■ Your instructions: Check each line of the material below for "historical" and copy those where it appears.

■ Material shown:

BEGIN

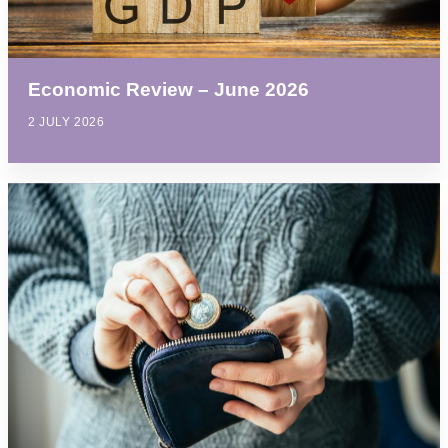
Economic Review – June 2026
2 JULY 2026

END
BEGIN

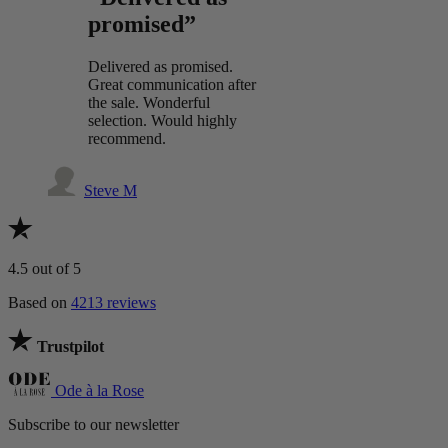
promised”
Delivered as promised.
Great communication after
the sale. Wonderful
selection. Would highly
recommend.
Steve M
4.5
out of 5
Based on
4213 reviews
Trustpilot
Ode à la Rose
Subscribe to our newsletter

END
BEGIN

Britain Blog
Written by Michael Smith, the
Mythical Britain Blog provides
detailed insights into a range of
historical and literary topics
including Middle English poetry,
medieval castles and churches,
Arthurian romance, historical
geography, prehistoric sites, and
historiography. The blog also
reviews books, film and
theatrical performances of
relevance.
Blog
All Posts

END

■ Solution for this task:
historical and literary topics
Arthurian romance, historical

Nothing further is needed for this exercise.